2000 LAPCOD Meeting

Circulation in the Algerian basin sensed by subsurface floats

P. Testor, J.C. Gascard
LODYC, Univ. Pierre et Marie Curie
testor@lodyc.jussieu.fr

(Abstract received 07/28/2000 for session A)
ABSTRACT


Fourteen subsurface floats drifting at about 600m depth, have been located 
acoustically from July 1997 to July 1998 in the Algerian basin. In contrast with 
eulerian current measurements, floats trajectories highlight several important 
features at very different scales and offer new insights of the basin 
circulation. They reveal a dominant large scale cyclonic circulation (250km 
diameter and 3 months period) at 600m depth, that we will call the Algerian 
Gyre. This gyre has a strong seasonal variability. It appears to be fairly well 
developped late fall-early winter and much less reduced in summer. Very few 
mesoscale eddies are evidenced at this depth although the circulation in this 
basin was thought to be dominated by mesoscale anticyclonic eddies (Algerian 
Eddies) at all depths.
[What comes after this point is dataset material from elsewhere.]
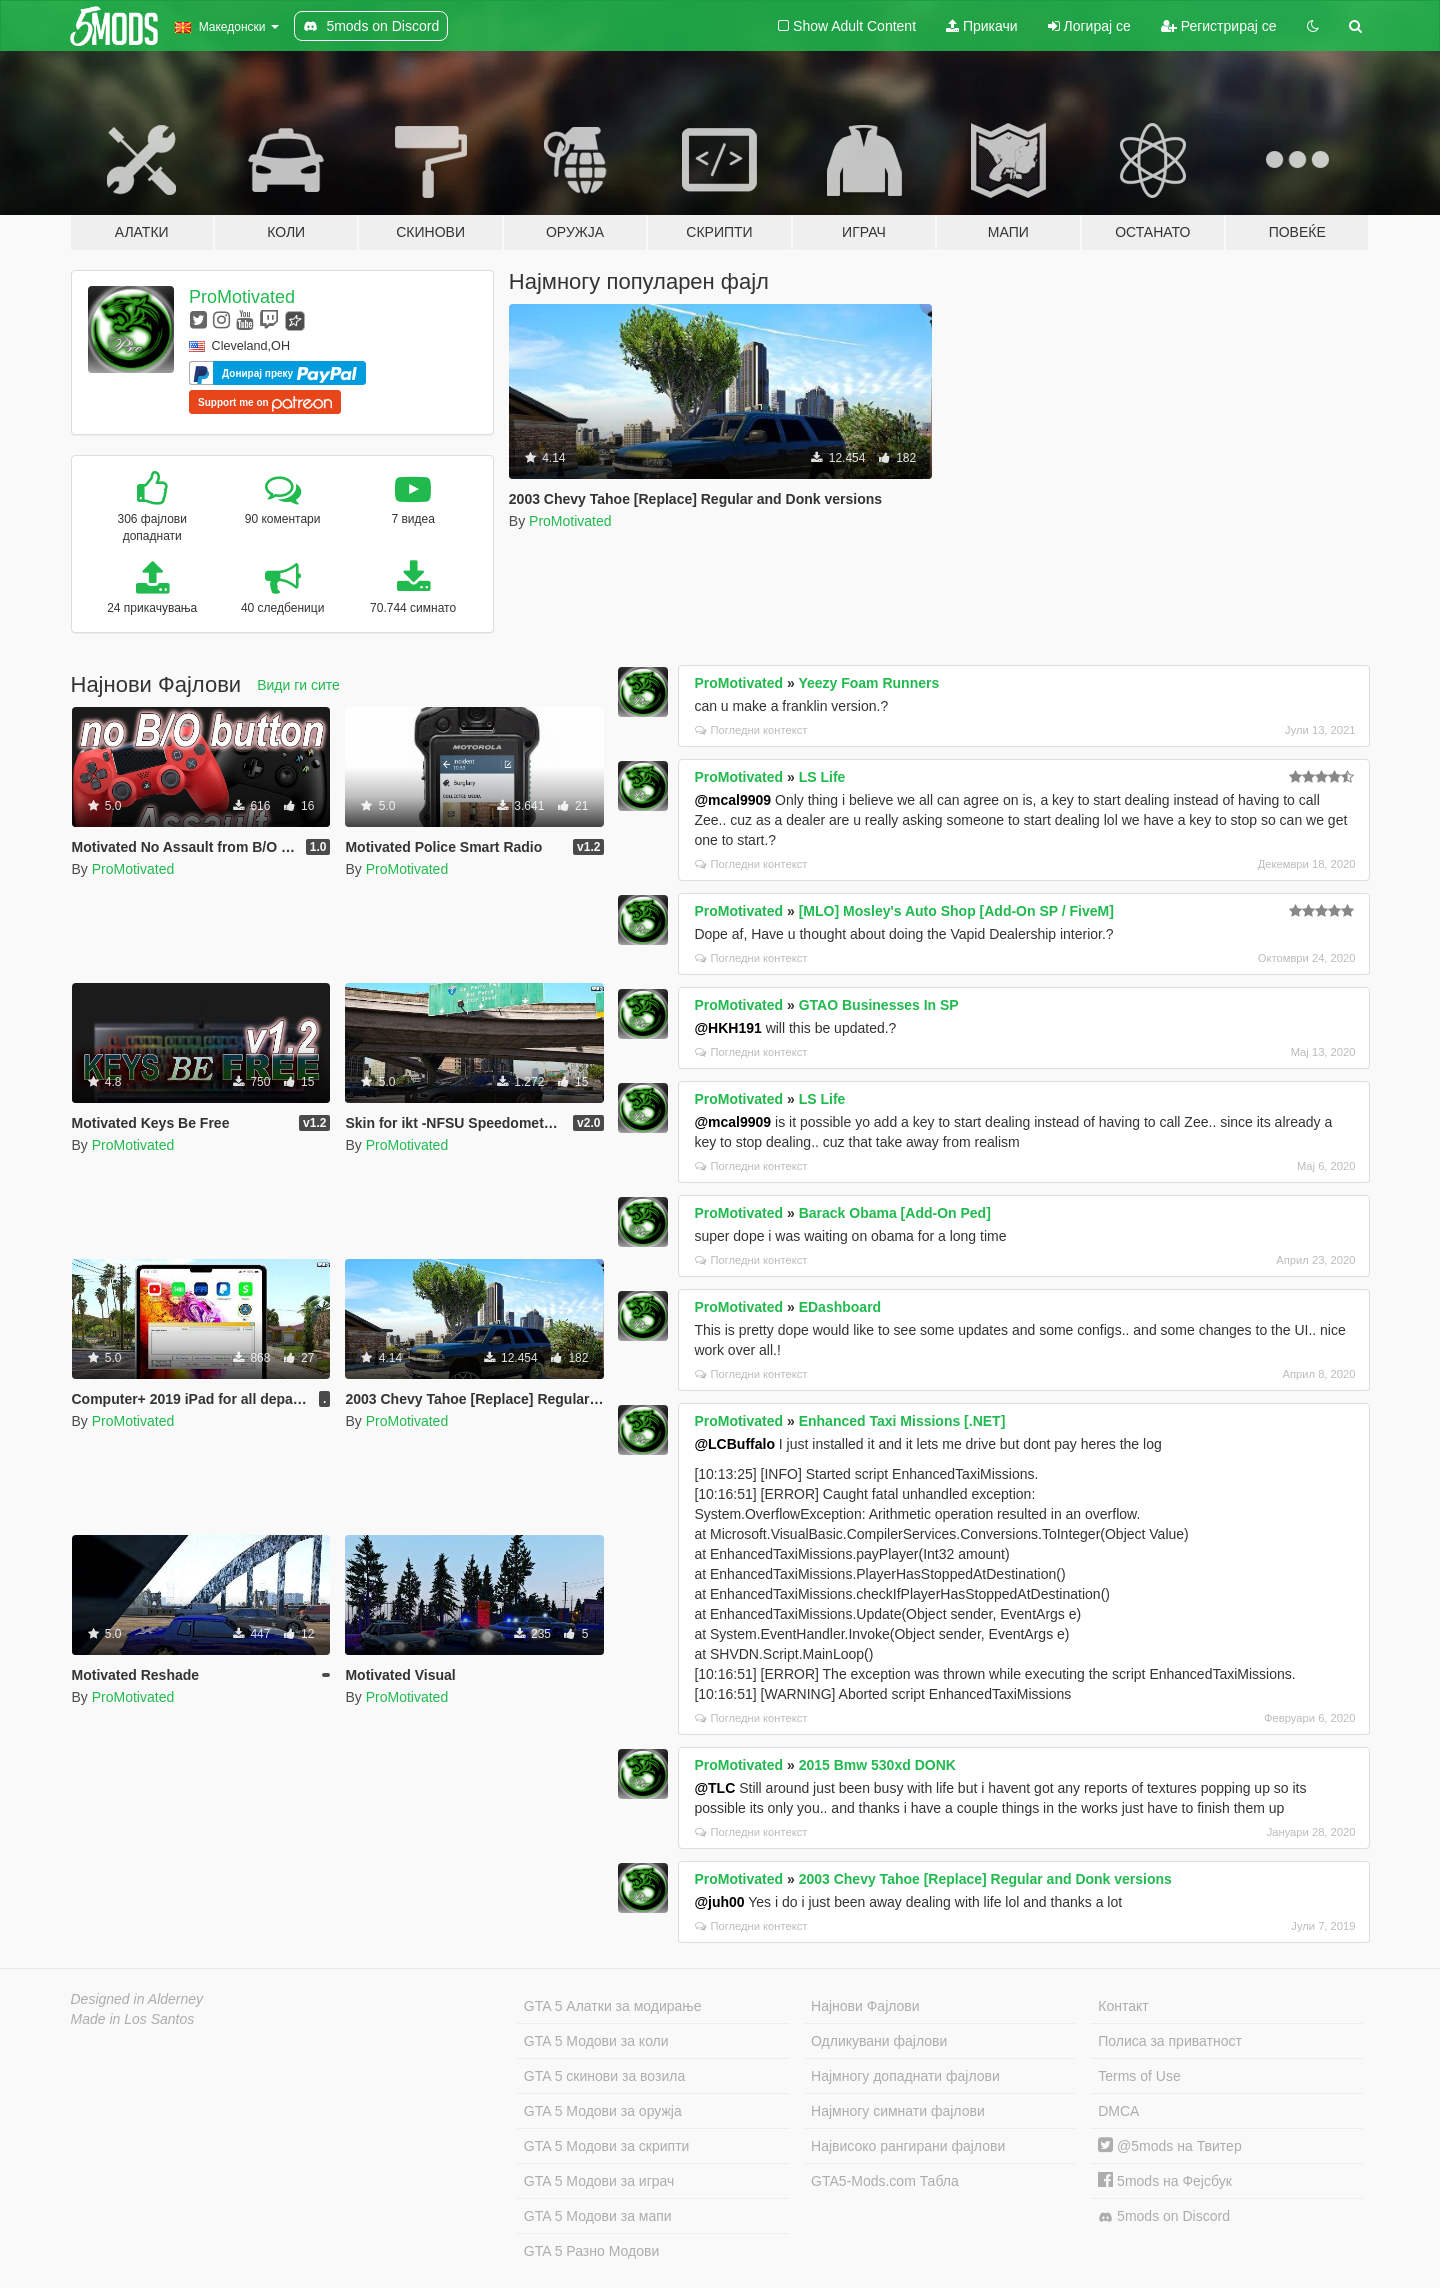  What do you see at coordinates (137, 1999) in the screenshot?
I see `Designed in Alderney` at bounding box center [137, 1999].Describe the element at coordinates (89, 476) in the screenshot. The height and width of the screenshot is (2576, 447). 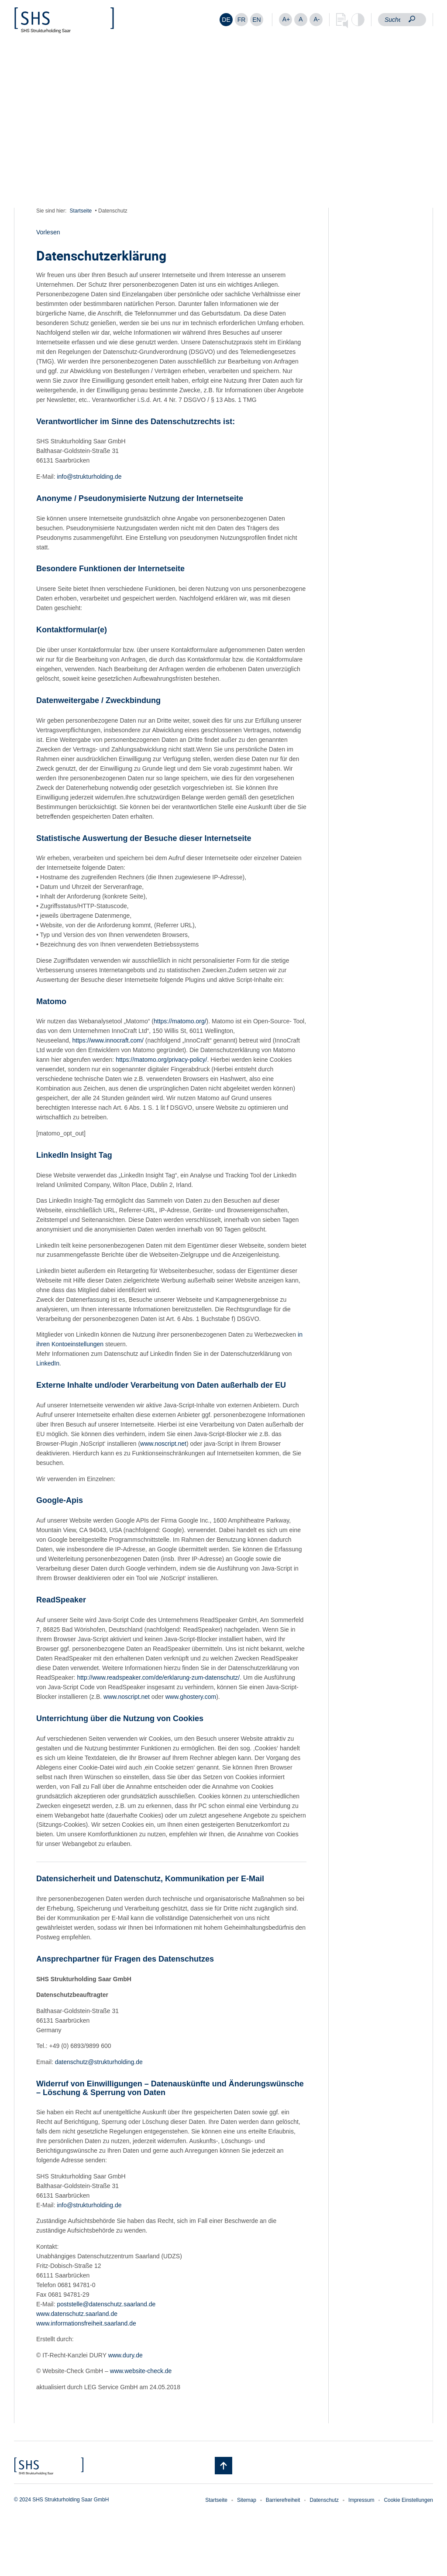
I see `info@strukturholding.de` at that location.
Floats also revealed anticyclonic Submesoscale Coherent 
Vortices (20km of diameter, few days period and more than 1 year lifetime) 
migrating around the large cyclonic Algerian Gyre and carrying on Levantine 
Intermediate Water into the interior of the basin. LIW branch flowing from the 
Tyrrhenian Sea towards the Liguro-Provencal basin alongslope of Sardinia is also 
well evidenced from floats trajectories. The Algerian Gyre is characterised at 
zero order in Rossby number by a vorticity balance involving planetary vorticity 
and bottom topography since floats are closely following f/H isocontours. 
Relative vorticity being of the same order as d(1/H)/dt and/or d(f)/dt, should 
be precisely estimated in order to speculate about the origin of the Gyre and 
its variability. This could be obtained by redistributing currentmeters array in 
order to combine efficiently lagrangian and eulerian informations.